(Beginning of SUPPLIED INFORMATION)
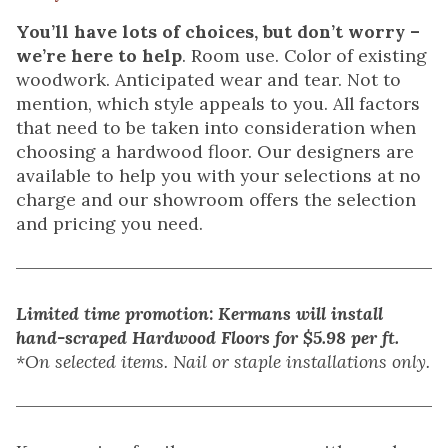
You’ll have lots of choices, but don’t worry –
we’re here to help
. Room use. Color of existing
woodwork. Anticipated wear and tear. Not to
mention, which style appeals to you. All factors
that need to be taken into consideration when
choosing a hardwood floor. Our designers are
available to help you with your selections at no
charge and our showroom offers the selection
and pricing you need.
Limited time promotion: Kermans will install
hand-scraped Hardwood Floors for $5.98 per ft.
*On selected items. Nail or staple installations only.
(End of SUPPLIED INFORMATION)
EXERCISE REQUIREMENTS =>
Copy, exactly as written, the lines above, beginning with the one that contains "woodwork. Anticipated wear and tear. Not to" and ending with the last.

ANSWER BELOW =>
woodwork. Anticipated wear and tear. Not to
mention, which style appeals to you. All factors
that need to be taken into consideration when
choosing a hardwood floor. Our designers are
available to help you with your selections at no
charge and our showroom offers the selection
and pricing you need.
Limited time promotion: Kermans will install
hand-scraped Hardwood Floors for $5.98 per ft.
*On selected items. Nail or staple installations only.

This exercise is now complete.